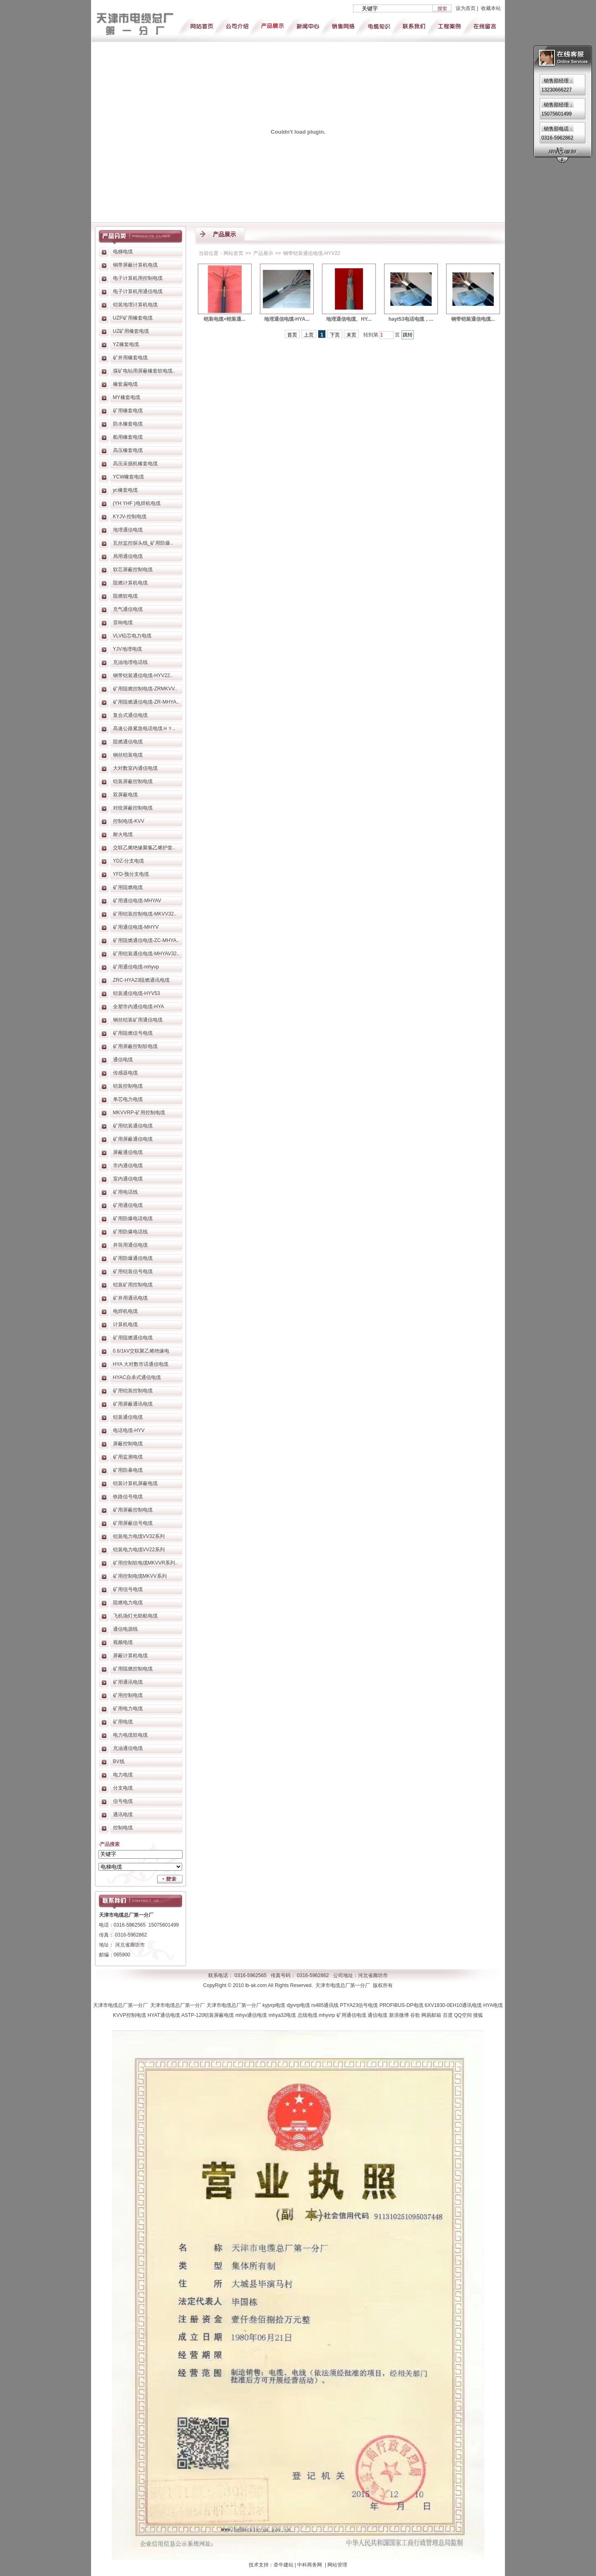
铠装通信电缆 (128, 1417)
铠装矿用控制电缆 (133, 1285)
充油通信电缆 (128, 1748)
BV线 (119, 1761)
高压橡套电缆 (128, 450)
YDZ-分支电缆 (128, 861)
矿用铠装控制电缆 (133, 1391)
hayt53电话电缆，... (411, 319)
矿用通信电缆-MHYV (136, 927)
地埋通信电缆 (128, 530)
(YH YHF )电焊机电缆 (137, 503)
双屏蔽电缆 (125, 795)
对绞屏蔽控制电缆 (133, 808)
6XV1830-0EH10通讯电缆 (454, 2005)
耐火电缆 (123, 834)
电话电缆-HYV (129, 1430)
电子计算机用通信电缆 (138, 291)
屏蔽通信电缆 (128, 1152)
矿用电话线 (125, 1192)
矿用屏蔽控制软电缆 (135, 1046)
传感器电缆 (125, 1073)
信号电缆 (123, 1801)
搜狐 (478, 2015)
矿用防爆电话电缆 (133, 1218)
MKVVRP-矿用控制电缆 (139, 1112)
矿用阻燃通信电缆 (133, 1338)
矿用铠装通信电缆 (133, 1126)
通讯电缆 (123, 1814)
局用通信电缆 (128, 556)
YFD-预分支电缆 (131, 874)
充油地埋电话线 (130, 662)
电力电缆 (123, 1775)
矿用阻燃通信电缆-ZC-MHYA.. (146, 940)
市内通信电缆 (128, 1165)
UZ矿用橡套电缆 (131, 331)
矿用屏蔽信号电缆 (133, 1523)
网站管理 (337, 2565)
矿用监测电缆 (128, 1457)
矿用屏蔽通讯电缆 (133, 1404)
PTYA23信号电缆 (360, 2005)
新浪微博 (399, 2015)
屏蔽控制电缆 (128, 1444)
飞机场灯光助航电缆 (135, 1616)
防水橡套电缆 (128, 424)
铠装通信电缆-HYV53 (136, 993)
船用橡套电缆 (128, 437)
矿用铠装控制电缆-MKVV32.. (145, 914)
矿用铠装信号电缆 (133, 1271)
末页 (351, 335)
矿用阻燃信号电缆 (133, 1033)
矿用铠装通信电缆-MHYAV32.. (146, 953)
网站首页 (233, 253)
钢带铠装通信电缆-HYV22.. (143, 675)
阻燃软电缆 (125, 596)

--

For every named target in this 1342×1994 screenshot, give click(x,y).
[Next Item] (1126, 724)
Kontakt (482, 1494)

### What is required
Your task is to transcribe, with no changes, only the lines of the listing above that lie between the line holding "飞机场灯光助航电缆 (135, 1616)" and the line holding "阻燃软电缆 (125, 596)", inclusive.

### Completed task
飞机场灯光助航电缆 (135, 1616)
防水橡套电缆 (128, 424)
铠装通信电缆-HYV53 (136, 993)
船用橡套电缆 (128, 437)
矿用铠装控制电缆-MKVV32.. (145, 914)
矿用铠装信号电缆 (133, 1271)
末页 (351, 335)
矿用阻燃信号电缆 (133, 1033)
矿用铠装通信电缆-MHYAV32.. (146, 953)
网站首页 (233, 253)
钢带铠装通信电缆-HYV22.. (143, 675)
阻燃软电缆 (125, 596)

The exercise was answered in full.